**Task instructions**
Print every entry, word for word, and skip the images.

Saved data entries
****************************************

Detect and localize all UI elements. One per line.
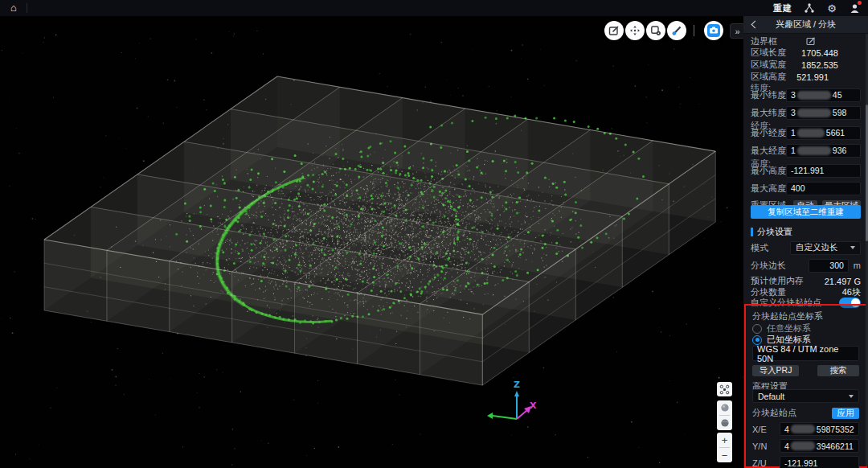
origin-yn-input[interactable]: 4 39466211: [780, 439, 859, 453]
value: -121.991: [784, 458, 817, 468]
recenter-view-button[interactable]: [717, 382, 732, 396]
home-icon[interactable]: ⌂: [10, 0, 17, 16]
min-altitude-input[interactable]: -121.991: [786, 164, 861, 178]
value-prefix: 4: [784, 425, 789, 434]
value-suffix: 59875352: [817, 425, 854, 434]
origin-yn-label: Y/N: [752, 441, 780, 451]
max-altitude-label: 最大高度: [751, 183, 786, 195]
redacted-value: [791, 441, 815, 450]
drone-icon: [719, 384, 730, 395]
max-altitude-row: 最大高度 400: [751, 182, 861, 195]
pan-move-button[interactable]: [625, 21, 645, 40]
search-button[interactable]: 搜索: [817, 365, 859, 376]
model-display-button[interactable]: [646, 21, 665, 40]
viewport-3d[interactable]: ZX »: [0, 16, 743, 468]
redacted-value: [797, 91, 831, 100]
value-prefix: 1: [791, 128, 796, 138]
notification-dot: [858, 1, 862, 5]
cluster-network-icon[interactable]: [804, 2, 815, 14]
sidebar-panel-roi-blocks: 兴趣区域 / 分块 边界框 区域长度 1705.448 区域宽度 1852.53…: [743, 16, 868, 468]
crs-value-input[interactable]: WGS 84 / UTM zone 50N: [752, 346, 859, 361]
redacted-value: [797, 146, 831, 155]
value: 400: [791, 183, 805, 193]
origin-zu-label: Z/U: [752, 458, 780, 468]
min-latitude-label: 最小纬度: [751, 89, 786, 101]
region-height-value: 521.991: [796, 72, 829, 82]
value-suffix: 45: [833, 90, 842, 100]
crs-value: WGS 84 / UTM zone 50N: [757, 344, 854, 363]
import-prj-button[interactable]: 导入PRJ: [752, 365, 799, 376]
chevron-down-icon: [849, 395, 854, 398]
measure-icon: [671, 25, 682, 36]
elevation-value: Default: [758, 392, 784, 401]
svg-text:Z: Z: [514, 380, 520, 390]
region-width-value: 1852.535: [801, 60, 838, 70]
panel-collapse-button[interactable]: »: [730, 23, 743, 39]
value-prefix: 4: [784, 441, 789, 451]
radio-unselected-icon[interactable]: [752, 324, 762, 334]
min-longitude-input[interactable]: 1 5661: [786, 126, 861, 140]
radio-any-label: 任意坐标系: [767, 322, 811, 335]
elevation-dropdown[interactable]: Default: [752, 389, 859, 403]
boundary-box-label: 边界框: [751, 35, 777, 47]
globe-view-button[interactable]: [717, 400, 732, 415]
svg-text:X: X: [530, 400, 537, 411]
pan-move-icon: [629, 25, 641, 36]
copy-region-to-2d-button[interactable]: 复制区域至二维重建: [751, 205, 861, 219]
region-width-row: 区域宽度 1852.535: [751, 59, 861, 71]
apply-button[interactable]: 应用: [832, 408, 859, 419]
annotation-highlight-box: 分块起始点坐标系 任意坐标系 已知坐标系 WGS 84 / UTM zone 5…: [744, 304, 867, 468]
block-edge-input[interactable]: 300: [809, 259, 849, 273]
network-glyph: [804, 2, 815, 14]
view-mode-control: [717, 400, 732, 430]
max-longitude-input[interactable]: 1 936: [786, 144, 861, 158]
max-latitude-input[interactable]: 3 598: [786, 106, 861, 120]
sphere-icon: [720, 418, 730, 428]
zoom-out-button[interactable]: −: [717, 448, 732, 462]
value-prefix: 3: [791, 108, 796, 117]
memory-row: 预计使用内存 21.497 G: [751, 275, 861, 287]
min-latitude-input[interactable]: 3 45: [786, 88, 861, 102]
crs-buttons-row: 导入PRJ 搜索: [752, 365, 859, 376]
max-altitude-input[interactable]: 400: [786, 182, 861, 195]
model-display-icon: [650, 25, 661, 36]
value-prefix: 3: [791, 90, 796, 100]
screenshot-icon: [706, 23, 721, 38]
mode-value: 自定义边长: [796, 242, 838, 253]
zoom-control: + −: [717, 433, 732, 462]
min-altitude-row: 最小高度 -121.991: [751, 164, 861, 177]
redacted-value: [797, 129, 825, 138]
edit-region-button[interactable]: [604, 21, 624, 40]
value-suffix: 598: [833, 108, 847, 117]
max-latitude-label: 最大纬度: [751, 107, 786, 119]
chevron-down-icon: [850, 246, 855, 249]
model-view-button[interactable]: [717, 416, 732, 430]
region-height-row: 区域高度 521.991: [751, 71, 861, 83]
mode-label: 模式: [751, 242, 768, 254]
origin-zu-input[interactable]: -121.991: [780, 456, 859, 468]
mode-row: 模式 自定义边长: [751, 241, 861, 254]
mode-dropdown[interactable]: 自定义边长: [790, 241, 861, 255]
user-account-icon[interactable]: [849, 2, 860, 14]
value: -121.991: [791, 166, 824, 175]
boundary-box-edit-icon[interactable]: [806, 36, 816, 47]
top-app-bar: ⌂ 重建 ⚙: [0, 0, 868, 16]
zoom-in-button[interactable]: +: [717, 433, 732, 447]
crs-title-row: 分块起始点坐标系: [752, 310, 859, 322]
region-length-value: 1705.448: [801, 48, 838, 58]
panel-header: 兴趣区域 / 分块: [743, 16, 868, 34]
origin-xe-input[interactable]: 4 59875352: [780, 422, 859, 436]
block-settings-title: 分块设置: [757, 226, 792, 238]
rebuild-menu[interactable]: 重建: [773, 2, 792, 14]
radio-any-crs-row[interactable]: 任意坐标系: [752, 322, 859, 335]
block-settings-header: 分块设置: [751, 226, 861, 238]
topbar-divider: [27, 3, 27, 13]
screenshot-button[interactable]: [704, 21, 723, 40]
measure-button[interactable]: [667, 21, 686, 40]
value-prefix: 1: [791, 146, 796, 155]
toolbar-divider: [694, 25, 694, 36]
min-longitude-row: 最小经度 1 5661: [751, 126, 861, 139]
boundary-box-row: 边界框: [751, 35, 861, 47]
crs-title: 分块起始点坐标系: [752, 310, 823, 322]
gear-icon[interactable]: ⚙: [826, 2, 837, 14]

****************************************

**Result of this task**
Detect and localize all UI elements. One per line.
origin-yn-input[interactable]: 4 39466211: [780, 439, 859, 453]
value: -121.991: [784, 458, 817, 468]
recenter-view-button[interactable]: [717, 382, 732, 396]
home-icon[interactable]: ⌂: [10, 0, 17, 16]
min-altitude-input[interactable]: -121.991: [786, 164, 861, 178]
value-prefix: 4: [784, 425, 789, 434]
value-suffix: 59875352: [817, 425, 854, 434]
origin-yn-label: Y/N: [752, 441, 780, 451]
max-altitude-label: 最大高度: [751, 183, 786, 195]
redacted-value: [791, 441, 815, 450]
drone-icon: [719, 384, 730, 395]
max-altitude-row: 最大高度 400: [751, 182, 861, 195]
pan-move-button[interactable]: [625, 21, 645, 40]
search-button[interactable]: 搜索: [817, 365, 859, 376]
model-display-button[interactable]: [646, 21, 665, 40]
viewport-3d[interactable]: ZX »: [0, 16, 743, 468]
redacted-value: [797, 91, 831, 100]
value-prefix: 1: [791, 128, 796, 138]
notification-dot: [858, 1, 862, 5]
cluster-network-icon[interactable]: [804, 2, 815, 14]
sidebar-panel-roi-blocks: 兴趣区域 / 分块 边界框 区域长度 1705.448 区域宽度 1852.53…: [743, 16, 868, 468]
crs-value-input[interactable]: WGS 84 / UTM zone 50N: [752, 346, 859, 361]
redacted-value: [797, 146, 831, 155]
value: 400: [791, 183, 805, 193]
origin-zu-label: Z/U: [752, 458, 780, 468]
min-latitude-label: 最小纬度: [751, 89, 786, 101]
region-height-value: 521.991: [796, 72, 829, 82]
value-suffix: 45: [833, 90, 842, 100]
crs-value: WGS 84 / UTM zone 50N: [757, 344, 854, 363]
import-prj-button[interactable]: 导入PRJ: [752, 365, 799, 376]
chevron-down-icon: [849, 395, 854, 398]
measure-icon: [671, 25, 682, 36]
elevation-value: Default: [758, 392, 784, 401]
svg-text:Z: Z: [514, 380, 520, 390]
region-width-value: 1852.535: [801, 60, 838, 70]
panel-collapse-button[interactable]: »: [730, 23, 743, 39]
value-prefix: 4: [784, 441, 789, 451]
radio-unselected-icon[interactable]: [752, 324, 762, 334]
min-longitude-input[interactable]: 1 5661: [786, 126, 861, 140]
radio-any-label: 任意坐标系: [767, 322, 811, 335]
elevation-dropdown[interactable]: Default: [752, 389, 859, 403]
boundary-box-label: 边界框: [751, 35, 777, 47]
globe-view-button[interactable]: [717, 400, 732, 415]
svg-text:X: X: [530, 400, 537, 411]
pan-move-icon: [629, 25, 641, 36]
copy-region-to-2d-button[interactable]: 复制区域至二维重建: [751, 205, 861, 219]
region-width-row: 区域宽度 1852.535: [751, 59, 861, 71]
apply-button[interactable]: 应用: [832, 408, 859, 419]
annotation-highlight-box: 分块起始点坐标系 任意坐标系 已知坐标系 WGS 84 / UTM zone 5…: [744, 304, 867, 468]
block-edge-input[interactable]: 300: [809, 259, 849, 273]
network-glyph: [804, 2, 815, 14]
view-mode-control: [717, 400, 732, 430]
max-longitude-input[interactable]: 1 936: [786, 144, 861, 158]
max-latitude-input[interactable]: 3 598: [786, 106, 861, 120]
sphere-icon: [720, 418, 730, 428]
zoom-out-button[interactable]: −: [717, 448, 732, 462]
value-prefix: 3: [791, 108, 796, 117]
memory-row: 预计使用内存 21.497 G: [751, 275, 861, 287]
min-latitude-input[interactable]: 3 45: [786, 88, 861, 102]
crs-buttons-row: 导入PRJ 搜索: [752, 365, 859, 376]
max-altitude-input[interactable]: 400: [786, 182, 861, 195]
model-display-icon: [650, 25, 661, 36]
value-prefix: 3: [791, 90, 796, 100]
screenshot-icon: [706, 23, 721, 38]
mode-value: 自定义边长: [796, 242, 838, 253]
zoom-control: + −: [717, 433, 732, 462]
min-altitude-row: 最小高度 -121.991: [751, 164, 861, 177]
redacted-value: [797, 129, 825, 138]
edit-region-button[interactable]: [604, 21, 624, 40]
value-suffix: 598: [833, 108, 847, 117]
max-latitude-label: 最大纬度: [751, 107, 786, 119]
chevron-down-icon: [850, 246, 855, 249]
model-view-button[interactable]: [717, 416, 732, 430]
region-height-row: 区域高度 521.991: [751, 71, 861, 83]
mode-label: 模式: [751, 242, 768, 254]
origin-zu-input[interactable]: -121.991: [780, 456, 859, 468]
mode-row: 模式 自定义边长: [751, 241, 861, 254]
mode-dropdown[interactable]: 自定义边长: [790, 241, 861, 255]
user-account-icon[interactable]: [849, 2, 860, 14]
value: -121.991: [791, 166, 824, 175]
boundary-box-edit-icon[interactable]: [806, 36, 816, 47]
top-app-bar: ⌂ 重建 ⚙: [0, 0, 868, 16]
zoom-in-button[interactable]: +: [717, 433, 732, 447]
crs-title-row: 分块起始点坐标系: [752, 310, 859, 322]
region-length-value: 1705.448: [801, 48, 838, 58]
panel-header: 兴趣区域 / 分块: [743, 16, 868, 34]
origin-xe-input[interactable]: 4 59875352: [780, 422, 859, 436]
block-settings-title: 分块设置: [757, 226, 792, 238]
rebuild-menu[interactable]: 重建: [773, 2, 792, 14]
radio-any-crs-row[interactable]: 任意坐标系: [752, 322, 859, 335]
block-settings-header: 分块设置: [751, 226, 861, 238]
topbar-divider: [27, 3, 27, 13]
screenshot-button[interactable]: [704, 21, 723, 40]
measure-button[interactable]: [667, 21, 686, 40]
value-prefix: 1: [791, 146, 796, 155]
toolbar-divider: [694, 25, 694, 36]
min-longitude-row: 最小经度 1 5661: [751, 126, 861, 139]
boundary-box-row: 边界框: [751, 35, 861, 47]
crs-title: 分块起始点坐标系: [752, 310, 823, 322]
gear-icon[interactable]: ⚙: [826, 2, 837, 14]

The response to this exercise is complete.